== Dataset entries ==
____________
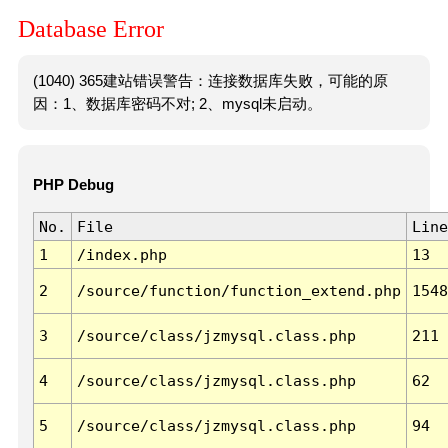
Database Error
(1040) 365建站错误警告：连接数据库失败，可能的原
因：1、数据库密码不对; 2、mysql未启动。
PHP Debug
No.
File
Line
1
/index.php
13
2
/source/function/function_extend.php
1548
3
/source/class/jzmysql.class.php
211
4
/source/class/jzmysql.class.php
62
5
/source/class/jzmysql.class.php
94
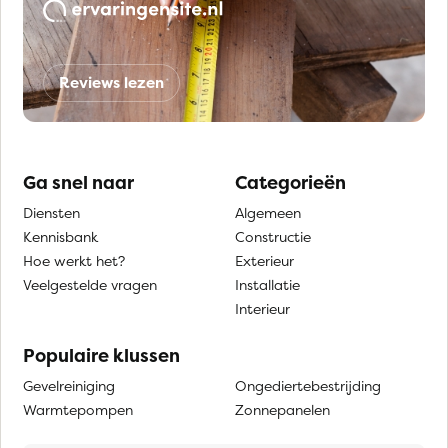
Reviews lezen
Ga snel naar
Categorieën
Diensten
Algemeen
Kennisbank
Constructie
Hoe werkt het?
Exterieur
Veelgestelde vragen
Installatie
Interieur
Populaire klussen
Gevelreiniging
Ongediertebestrijding
Warmtepompen
Zonnepanelen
____________
== How to complete this task ==
Each entry above is to be written out exactly. The pictures stay out.

== Output of the task ==
Database Error
(1040) 365建站错误警告：连接数据库失败，可能的原
因：1、数据库密码不对; 2、mysql未启动。
PHP Debug
No.
File
Line
1
/index.php
13
2
/source/function/function_extend.php
1548
3
/source/class/jzmysql.class.php
211
4
/source/class/jzmysql.class.php
62
5
/source/class/jzmysql.class.php
94
Reviews lezen
Ga snel naar
Categorieën
Diensten
Algemeen
Kennisbank
Constructie
Hoe werkt het?
Exterieur
Veelgestelde vragen
Installatie
Interieur
Populaire klussen
Gevelreiniging
Ongediertebestrijding
Warmtepompen
Zonnepanelen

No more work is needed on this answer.